Stored data entries
---+---

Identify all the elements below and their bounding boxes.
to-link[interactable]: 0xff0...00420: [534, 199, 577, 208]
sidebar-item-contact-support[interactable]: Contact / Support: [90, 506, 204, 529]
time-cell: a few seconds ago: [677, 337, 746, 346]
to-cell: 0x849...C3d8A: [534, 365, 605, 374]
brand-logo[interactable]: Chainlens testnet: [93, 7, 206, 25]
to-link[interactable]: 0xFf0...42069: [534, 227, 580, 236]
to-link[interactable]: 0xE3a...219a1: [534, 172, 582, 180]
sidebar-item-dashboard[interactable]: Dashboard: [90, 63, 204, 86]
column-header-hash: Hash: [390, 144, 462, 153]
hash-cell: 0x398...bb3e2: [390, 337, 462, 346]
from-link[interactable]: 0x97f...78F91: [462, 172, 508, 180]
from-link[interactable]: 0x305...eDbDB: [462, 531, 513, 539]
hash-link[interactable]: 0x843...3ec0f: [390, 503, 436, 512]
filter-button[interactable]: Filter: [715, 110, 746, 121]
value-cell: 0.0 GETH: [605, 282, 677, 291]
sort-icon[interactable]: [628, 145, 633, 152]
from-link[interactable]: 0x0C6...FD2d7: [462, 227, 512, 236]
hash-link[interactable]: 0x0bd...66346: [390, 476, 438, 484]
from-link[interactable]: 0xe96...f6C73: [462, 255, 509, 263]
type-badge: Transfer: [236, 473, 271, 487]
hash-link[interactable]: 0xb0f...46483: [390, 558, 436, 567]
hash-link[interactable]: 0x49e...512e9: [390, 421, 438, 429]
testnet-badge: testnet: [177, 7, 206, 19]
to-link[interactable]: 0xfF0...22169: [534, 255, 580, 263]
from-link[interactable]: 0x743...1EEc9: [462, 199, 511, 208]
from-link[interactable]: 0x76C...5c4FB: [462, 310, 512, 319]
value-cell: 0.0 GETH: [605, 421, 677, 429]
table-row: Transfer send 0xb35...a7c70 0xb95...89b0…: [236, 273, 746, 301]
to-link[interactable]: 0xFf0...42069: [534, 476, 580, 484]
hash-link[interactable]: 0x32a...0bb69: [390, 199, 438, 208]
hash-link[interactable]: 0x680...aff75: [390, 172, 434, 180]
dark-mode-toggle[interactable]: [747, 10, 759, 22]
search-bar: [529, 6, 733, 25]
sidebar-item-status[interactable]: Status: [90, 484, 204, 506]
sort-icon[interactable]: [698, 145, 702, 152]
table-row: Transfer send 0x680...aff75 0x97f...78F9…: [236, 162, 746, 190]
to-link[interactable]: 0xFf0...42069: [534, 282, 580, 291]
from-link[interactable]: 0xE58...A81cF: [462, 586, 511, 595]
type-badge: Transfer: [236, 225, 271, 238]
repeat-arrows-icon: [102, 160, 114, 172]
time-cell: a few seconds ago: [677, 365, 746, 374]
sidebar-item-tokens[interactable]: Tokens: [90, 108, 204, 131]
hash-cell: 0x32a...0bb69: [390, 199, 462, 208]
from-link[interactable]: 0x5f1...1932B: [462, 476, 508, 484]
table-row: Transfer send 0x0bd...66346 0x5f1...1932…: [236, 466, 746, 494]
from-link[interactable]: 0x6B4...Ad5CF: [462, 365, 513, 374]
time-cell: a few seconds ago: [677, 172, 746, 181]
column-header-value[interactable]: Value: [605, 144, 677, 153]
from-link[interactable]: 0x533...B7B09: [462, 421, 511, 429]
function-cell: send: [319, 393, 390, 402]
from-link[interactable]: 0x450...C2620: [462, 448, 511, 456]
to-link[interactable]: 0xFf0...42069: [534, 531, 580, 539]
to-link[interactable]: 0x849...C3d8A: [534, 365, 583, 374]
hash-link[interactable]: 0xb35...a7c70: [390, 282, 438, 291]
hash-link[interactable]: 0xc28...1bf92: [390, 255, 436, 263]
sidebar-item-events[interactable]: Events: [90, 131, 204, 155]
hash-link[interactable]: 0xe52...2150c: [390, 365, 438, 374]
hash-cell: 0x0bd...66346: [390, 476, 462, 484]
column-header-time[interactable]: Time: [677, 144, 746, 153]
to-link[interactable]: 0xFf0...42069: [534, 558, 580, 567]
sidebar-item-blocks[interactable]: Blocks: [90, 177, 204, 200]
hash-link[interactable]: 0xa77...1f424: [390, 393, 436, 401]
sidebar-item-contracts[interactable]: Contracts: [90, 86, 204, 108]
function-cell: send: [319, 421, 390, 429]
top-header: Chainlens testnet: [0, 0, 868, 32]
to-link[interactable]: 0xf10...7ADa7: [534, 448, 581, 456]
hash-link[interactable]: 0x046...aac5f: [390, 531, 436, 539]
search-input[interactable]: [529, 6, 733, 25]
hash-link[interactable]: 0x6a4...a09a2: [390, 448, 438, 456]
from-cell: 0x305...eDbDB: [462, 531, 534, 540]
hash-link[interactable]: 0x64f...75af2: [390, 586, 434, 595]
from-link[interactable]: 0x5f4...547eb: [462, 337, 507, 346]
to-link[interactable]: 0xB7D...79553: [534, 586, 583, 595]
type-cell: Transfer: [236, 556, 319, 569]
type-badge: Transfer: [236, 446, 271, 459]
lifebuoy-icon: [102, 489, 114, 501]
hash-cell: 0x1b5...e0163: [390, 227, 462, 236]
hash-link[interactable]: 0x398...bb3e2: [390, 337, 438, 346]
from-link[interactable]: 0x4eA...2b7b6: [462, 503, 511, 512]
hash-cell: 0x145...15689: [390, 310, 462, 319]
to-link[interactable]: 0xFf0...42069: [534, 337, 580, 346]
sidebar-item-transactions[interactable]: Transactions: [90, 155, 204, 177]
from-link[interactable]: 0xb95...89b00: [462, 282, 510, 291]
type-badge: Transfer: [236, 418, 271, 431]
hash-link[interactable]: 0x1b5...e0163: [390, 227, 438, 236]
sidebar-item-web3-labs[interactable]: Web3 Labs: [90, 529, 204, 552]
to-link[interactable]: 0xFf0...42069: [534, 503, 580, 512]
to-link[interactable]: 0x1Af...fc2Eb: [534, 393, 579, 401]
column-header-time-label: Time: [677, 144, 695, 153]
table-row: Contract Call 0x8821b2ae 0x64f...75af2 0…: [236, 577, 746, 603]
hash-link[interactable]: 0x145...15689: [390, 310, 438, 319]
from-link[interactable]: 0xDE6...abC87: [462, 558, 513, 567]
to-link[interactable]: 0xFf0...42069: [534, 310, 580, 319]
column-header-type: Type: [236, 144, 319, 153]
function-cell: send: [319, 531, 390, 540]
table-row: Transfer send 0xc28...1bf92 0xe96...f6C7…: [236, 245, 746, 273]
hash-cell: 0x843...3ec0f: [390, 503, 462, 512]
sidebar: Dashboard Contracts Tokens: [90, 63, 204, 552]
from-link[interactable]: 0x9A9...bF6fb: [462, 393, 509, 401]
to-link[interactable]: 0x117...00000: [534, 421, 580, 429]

---+---

If the string "badge" appears in a line of the entries, report the line.

Result of the exercise:
type-badge: Transfer: [236, 473, 271, 487]
testnet-badge: testnet: [177, 7, 206, 19]
type-badge: Transfer: [236, 225, 271, 238]
type-badge: Transfer: [236, 446, 271, 459]
type-badge: Transfer: [236, 418, 271, 431]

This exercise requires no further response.